Saved data entries
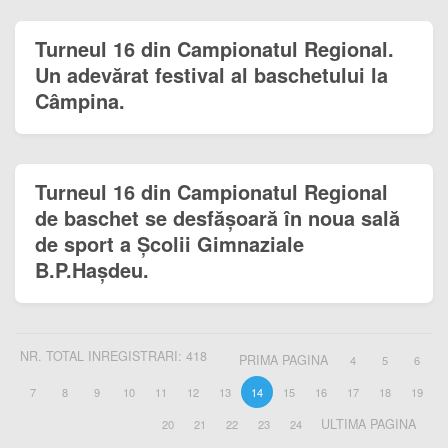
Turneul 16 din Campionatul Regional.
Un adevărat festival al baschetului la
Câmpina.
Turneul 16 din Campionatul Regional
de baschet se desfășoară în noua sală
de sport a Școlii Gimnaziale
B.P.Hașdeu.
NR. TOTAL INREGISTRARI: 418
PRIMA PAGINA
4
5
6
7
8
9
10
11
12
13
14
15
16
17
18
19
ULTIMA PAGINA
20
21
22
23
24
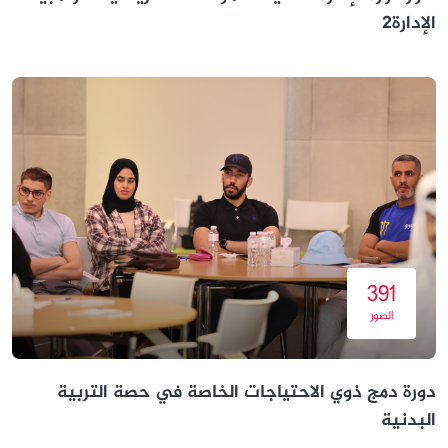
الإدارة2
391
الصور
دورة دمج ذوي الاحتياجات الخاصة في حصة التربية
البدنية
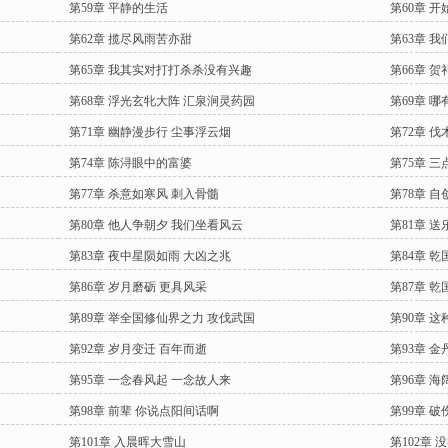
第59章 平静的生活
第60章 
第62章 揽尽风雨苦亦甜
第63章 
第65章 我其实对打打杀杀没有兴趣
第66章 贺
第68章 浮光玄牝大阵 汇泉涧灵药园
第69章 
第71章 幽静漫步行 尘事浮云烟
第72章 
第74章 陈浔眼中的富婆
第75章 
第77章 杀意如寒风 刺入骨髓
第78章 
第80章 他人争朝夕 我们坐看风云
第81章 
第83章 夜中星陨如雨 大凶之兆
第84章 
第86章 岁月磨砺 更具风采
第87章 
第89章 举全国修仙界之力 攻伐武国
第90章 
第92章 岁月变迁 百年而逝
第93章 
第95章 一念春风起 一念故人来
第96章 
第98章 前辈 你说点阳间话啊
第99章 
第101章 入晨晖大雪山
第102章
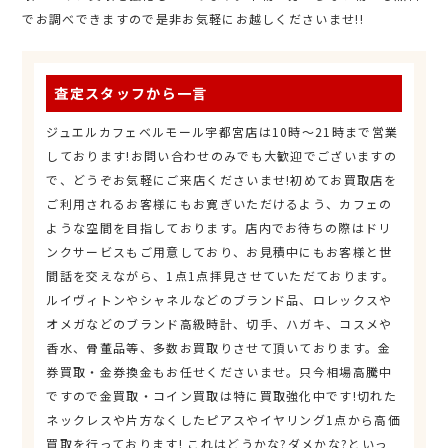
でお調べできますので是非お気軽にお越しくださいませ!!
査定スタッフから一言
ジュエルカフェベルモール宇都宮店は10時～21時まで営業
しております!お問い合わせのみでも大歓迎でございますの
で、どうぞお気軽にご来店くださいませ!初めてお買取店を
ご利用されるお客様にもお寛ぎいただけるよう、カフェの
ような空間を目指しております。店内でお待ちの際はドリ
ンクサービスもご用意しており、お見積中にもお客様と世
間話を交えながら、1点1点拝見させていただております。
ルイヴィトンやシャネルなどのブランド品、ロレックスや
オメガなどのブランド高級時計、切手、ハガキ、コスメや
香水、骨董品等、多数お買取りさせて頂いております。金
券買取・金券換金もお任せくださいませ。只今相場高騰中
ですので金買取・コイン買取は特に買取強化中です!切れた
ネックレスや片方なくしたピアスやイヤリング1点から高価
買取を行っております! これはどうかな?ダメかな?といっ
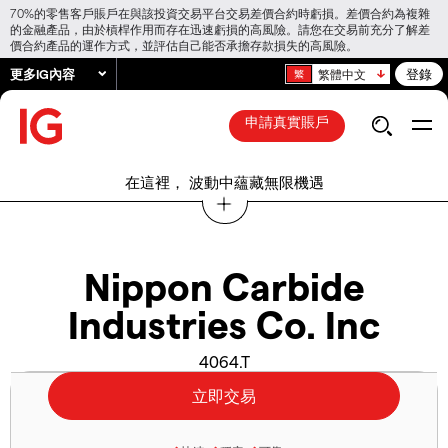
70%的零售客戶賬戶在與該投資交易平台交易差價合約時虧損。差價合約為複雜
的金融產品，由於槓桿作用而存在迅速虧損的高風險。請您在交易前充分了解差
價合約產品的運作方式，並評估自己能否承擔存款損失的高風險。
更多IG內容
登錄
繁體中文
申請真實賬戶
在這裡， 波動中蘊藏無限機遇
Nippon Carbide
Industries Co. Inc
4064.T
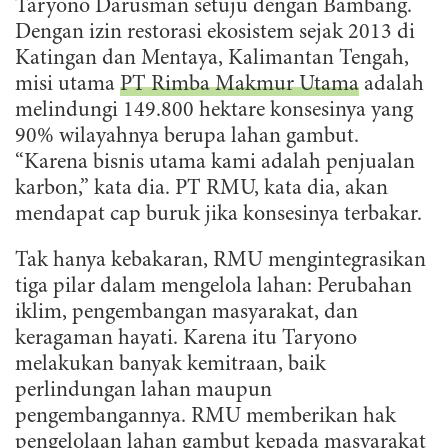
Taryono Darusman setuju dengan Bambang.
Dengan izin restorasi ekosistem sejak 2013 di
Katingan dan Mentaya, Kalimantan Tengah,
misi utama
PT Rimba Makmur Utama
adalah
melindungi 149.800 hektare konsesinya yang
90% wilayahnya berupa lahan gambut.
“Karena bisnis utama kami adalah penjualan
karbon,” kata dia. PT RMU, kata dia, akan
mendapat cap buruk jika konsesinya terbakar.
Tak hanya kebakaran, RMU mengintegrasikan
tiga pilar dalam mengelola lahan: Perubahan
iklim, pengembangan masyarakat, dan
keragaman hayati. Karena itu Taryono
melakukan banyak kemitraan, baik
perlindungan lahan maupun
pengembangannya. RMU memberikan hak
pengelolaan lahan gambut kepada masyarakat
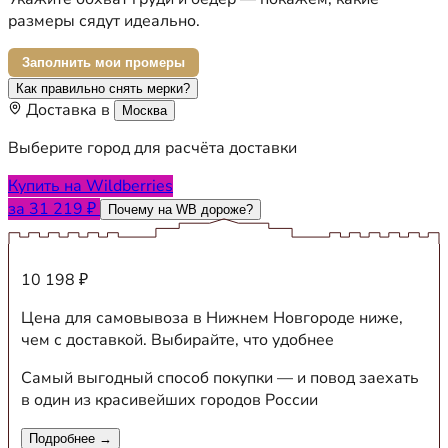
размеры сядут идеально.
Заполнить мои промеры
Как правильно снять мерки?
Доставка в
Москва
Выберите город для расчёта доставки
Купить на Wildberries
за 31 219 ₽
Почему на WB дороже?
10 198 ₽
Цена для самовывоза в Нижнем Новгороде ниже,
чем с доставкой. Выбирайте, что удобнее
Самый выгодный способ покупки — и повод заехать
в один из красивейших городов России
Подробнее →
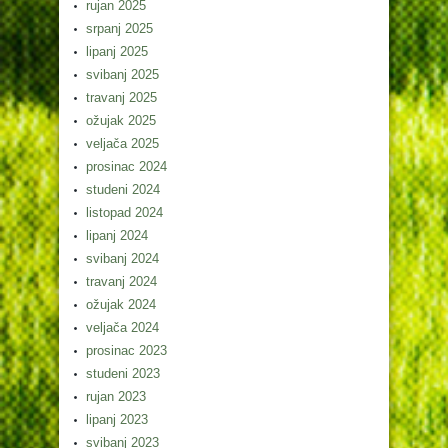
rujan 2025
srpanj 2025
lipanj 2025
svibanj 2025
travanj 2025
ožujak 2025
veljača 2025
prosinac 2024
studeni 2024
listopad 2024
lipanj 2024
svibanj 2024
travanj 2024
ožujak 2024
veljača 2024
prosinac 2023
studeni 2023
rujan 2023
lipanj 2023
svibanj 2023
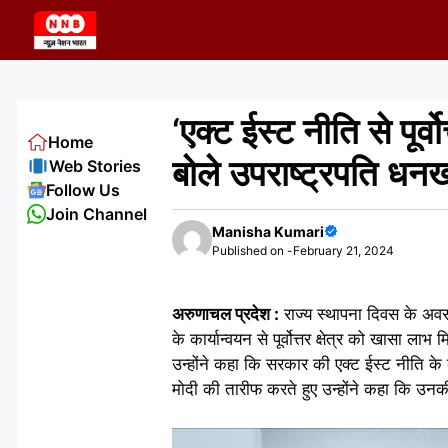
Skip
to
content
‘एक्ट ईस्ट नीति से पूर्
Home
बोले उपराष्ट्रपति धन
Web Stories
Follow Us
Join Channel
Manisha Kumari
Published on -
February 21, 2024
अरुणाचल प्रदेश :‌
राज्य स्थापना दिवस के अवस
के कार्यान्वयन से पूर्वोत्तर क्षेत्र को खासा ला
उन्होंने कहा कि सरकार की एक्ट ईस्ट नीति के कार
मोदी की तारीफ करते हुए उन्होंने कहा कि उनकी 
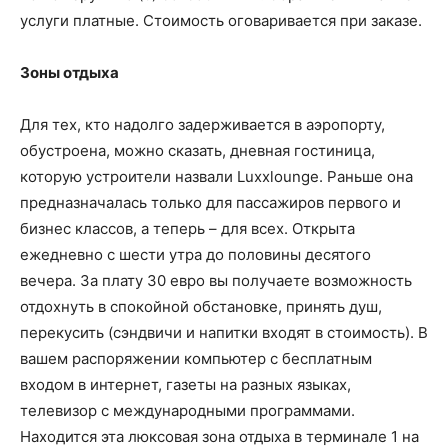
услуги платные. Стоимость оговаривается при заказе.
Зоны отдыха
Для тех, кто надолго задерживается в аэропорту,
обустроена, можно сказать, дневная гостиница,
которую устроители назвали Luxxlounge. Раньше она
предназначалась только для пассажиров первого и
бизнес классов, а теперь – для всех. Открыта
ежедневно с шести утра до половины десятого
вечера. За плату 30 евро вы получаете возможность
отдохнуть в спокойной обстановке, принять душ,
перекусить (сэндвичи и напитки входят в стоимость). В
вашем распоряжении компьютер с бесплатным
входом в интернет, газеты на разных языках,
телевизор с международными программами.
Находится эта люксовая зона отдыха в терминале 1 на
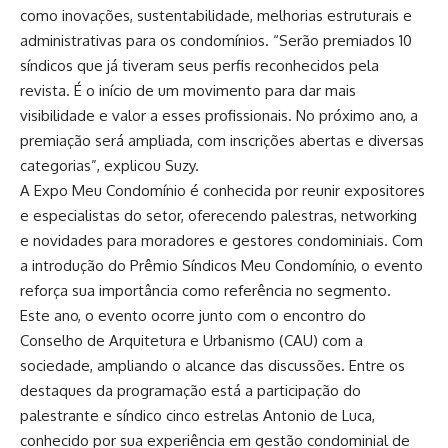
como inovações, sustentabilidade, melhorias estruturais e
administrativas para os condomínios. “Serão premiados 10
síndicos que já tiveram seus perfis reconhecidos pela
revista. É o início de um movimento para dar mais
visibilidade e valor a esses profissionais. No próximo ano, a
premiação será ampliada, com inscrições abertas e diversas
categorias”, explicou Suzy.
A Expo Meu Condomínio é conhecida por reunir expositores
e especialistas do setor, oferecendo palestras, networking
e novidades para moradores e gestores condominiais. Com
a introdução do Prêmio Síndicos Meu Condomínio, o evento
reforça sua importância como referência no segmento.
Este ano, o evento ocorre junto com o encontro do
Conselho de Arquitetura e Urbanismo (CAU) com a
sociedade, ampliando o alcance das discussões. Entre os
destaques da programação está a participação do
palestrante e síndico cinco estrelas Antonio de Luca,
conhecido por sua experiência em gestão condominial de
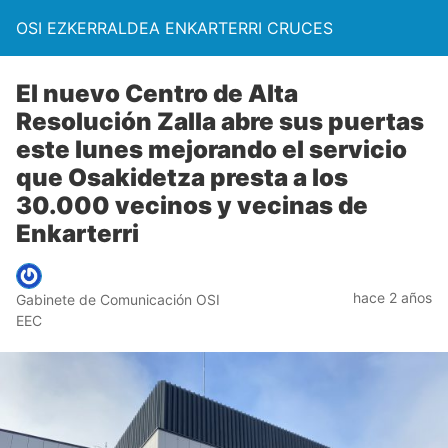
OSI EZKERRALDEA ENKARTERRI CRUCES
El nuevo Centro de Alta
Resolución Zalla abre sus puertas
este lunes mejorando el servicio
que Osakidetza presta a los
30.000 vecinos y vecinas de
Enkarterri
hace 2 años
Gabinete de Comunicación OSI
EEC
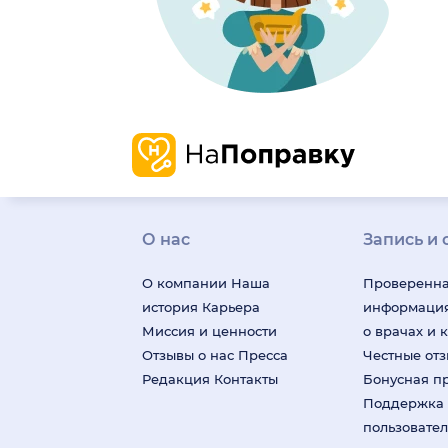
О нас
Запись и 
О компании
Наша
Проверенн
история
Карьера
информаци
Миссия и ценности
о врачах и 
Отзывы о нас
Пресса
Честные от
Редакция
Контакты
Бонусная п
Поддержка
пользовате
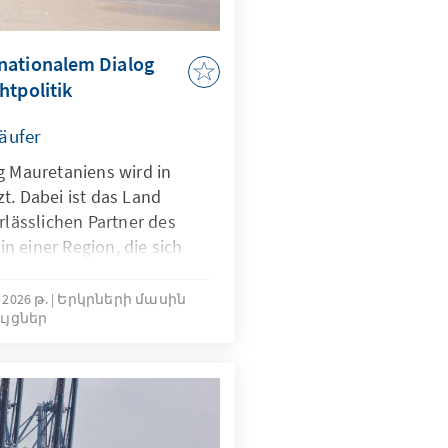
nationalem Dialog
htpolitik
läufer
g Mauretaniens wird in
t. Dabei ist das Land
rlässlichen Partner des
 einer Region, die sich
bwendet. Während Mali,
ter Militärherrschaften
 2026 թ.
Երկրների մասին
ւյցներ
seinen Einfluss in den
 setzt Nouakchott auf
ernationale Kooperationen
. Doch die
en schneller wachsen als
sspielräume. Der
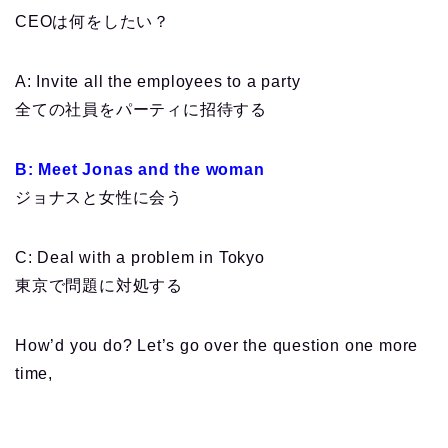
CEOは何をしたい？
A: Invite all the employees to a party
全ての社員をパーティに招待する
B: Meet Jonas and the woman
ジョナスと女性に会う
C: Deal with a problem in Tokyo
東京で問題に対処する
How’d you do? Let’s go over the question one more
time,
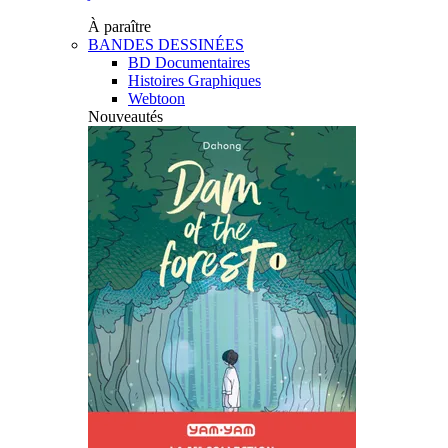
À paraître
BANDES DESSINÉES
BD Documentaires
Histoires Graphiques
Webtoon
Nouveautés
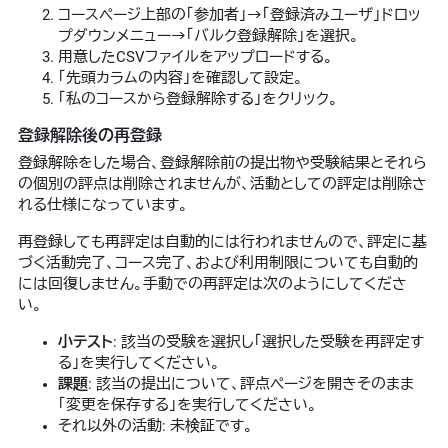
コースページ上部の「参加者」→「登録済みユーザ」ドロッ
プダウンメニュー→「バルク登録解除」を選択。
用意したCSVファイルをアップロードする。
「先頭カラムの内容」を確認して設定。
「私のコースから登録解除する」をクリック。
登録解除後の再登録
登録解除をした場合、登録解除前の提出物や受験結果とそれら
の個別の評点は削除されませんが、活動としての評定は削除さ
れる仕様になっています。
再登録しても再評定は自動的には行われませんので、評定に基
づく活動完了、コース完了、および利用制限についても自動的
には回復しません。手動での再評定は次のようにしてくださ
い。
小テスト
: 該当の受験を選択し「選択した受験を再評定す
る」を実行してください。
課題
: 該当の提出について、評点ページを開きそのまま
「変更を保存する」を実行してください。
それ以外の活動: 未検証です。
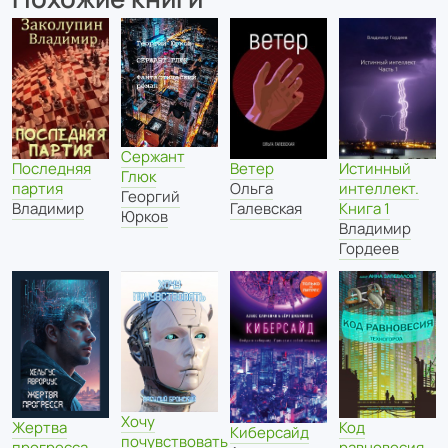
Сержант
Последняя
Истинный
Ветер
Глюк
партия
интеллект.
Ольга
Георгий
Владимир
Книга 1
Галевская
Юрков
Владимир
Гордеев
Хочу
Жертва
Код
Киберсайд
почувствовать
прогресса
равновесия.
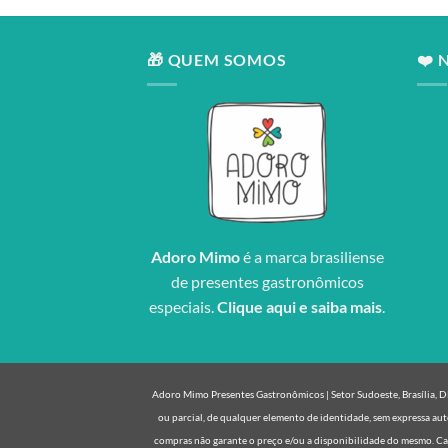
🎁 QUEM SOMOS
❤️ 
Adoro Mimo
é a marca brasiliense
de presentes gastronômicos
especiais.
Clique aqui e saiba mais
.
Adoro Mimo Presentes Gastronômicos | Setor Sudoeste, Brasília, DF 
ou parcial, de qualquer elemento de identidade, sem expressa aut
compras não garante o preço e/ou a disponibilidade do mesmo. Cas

PROBLEM STATEMENT | Nothing but a number is needed: the count of lines above that contain "lipanj".

YOUR SOLUTION | 3